Related projects
Currently, OLDI manages OLDI-Seed (an extension of the NLLB-Seed dataset) and FLORES+ (an extension of the FLORES-200 dataset). Below, we list some other extensions and derivatives of these datasets, not managed by OLDI but still potentially relevant, as well as some other interesting multiway parallel datasets.
Partial FLORES translations
There are at least two translations of FLORES that comprise less than one full dataset split. By representing languages for which no other translation benchmarks exists, they could still be interesting:
- smugri-flores-testset: translation of the first 250 sentences of the FLORES devtest set (all from the news domain) into low-resource Finno-Ugric languages: Komi, Udmurt, Hill and Meadow Mari, Erzya, Moksha, Livonian, Mansi, and Livvi Karelian (Yankovskaya et al, 2023), later expanded with Proper Karelian, Ludian, and Veps (Pashchenko et al, 2024).

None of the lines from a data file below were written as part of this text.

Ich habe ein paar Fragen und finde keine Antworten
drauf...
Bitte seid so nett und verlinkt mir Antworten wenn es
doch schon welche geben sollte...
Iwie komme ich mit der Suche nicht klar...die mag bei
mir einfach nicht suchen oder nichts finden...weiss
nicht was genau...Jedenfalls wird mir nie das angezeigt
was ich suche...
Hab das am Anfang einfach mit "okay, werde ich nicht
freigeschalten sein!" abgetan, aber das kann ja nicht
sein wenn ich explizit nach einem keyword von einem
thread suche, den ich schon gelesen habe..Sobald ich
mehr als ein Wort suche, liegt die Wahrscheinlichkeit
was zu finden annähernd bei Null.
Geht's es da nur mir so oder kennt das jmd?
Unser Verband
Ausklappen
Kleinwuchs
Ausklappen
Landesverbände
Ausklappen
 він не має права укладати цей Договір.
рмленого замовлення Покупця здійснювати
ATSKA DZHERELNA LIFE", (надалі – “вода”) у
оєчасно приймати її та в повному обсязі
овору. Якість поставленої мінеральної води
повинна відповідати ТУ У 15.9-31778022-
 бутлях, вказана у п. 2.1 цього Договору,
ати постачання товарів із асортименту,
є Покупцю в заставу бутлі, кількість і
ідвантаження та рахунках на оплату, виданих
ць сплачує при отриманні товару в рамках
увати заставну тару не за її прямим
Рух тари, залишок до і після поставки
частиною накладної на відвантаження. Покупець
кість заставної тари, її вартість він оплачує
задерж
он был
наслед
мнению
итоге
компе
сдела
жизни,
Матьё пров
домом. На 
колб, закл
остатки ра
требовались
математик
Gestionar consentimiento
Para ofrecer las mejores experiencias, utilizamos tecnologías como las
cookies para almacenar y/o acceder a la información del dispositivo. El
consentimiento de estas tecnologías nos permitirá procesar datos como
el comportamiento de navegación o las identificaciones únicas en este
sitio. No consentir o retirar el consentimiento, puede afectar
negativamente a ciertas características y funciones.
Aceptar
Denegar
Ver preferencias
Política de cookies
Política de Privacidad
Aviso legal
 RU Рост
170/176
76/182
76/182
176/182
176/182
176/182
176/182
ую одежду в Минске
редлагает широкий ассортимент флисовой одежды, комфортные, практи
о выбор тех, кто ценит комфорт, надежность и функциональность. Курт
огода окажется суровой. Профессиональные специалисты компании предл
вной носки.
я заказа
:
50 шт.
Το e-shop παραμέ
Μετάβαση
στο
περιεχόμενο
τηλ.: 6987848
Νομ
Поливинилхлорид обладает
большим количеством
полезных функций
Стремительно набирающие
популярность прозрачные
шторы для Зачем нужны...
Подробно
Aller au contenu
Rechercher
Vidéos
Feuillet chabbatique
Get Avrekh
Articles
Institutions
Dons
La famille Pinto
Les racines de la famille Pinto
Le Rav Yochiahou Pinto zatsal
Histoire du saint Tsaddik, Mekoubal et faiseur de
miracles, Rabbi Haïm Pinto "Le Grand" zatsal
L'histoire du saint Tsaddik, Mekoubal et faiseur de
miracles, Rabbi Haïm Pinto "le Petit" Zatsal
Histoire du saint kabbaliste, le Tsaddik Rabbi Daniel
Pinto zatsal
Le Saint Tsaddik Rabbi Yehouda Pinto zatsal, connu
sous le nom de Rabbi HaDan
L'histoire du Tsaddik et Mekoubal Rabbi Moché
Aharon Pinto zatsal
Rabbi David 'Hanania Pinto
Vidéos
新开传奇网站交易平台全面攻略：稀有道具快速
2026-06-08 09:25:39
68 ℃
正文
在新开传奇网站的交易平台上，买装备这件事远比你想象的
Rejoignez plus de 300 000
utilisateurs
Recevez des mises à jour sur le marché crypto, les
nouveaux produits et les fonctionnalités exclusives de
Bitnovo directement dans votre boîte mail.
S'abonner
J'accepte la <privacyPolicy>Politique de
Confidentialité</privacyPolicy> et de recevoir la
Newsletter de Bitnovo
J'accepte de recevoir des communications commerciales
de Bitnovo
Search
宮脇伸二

- chukot_russian_flores_sample: translation of the first 100 sentences of the FLORES devtest set into the Chukot language via Russian.
- 2M-Flores-ASL: a version of FLORES translated into American Sign Language.
Other FLORES derivatives
- Fleurs is a speech version of FLORES in 102 languages.
- Belebele: a benchmark of multilingual reading comprehension (spanning 122 language variants) with multiple-choice answers built on top of FLORES.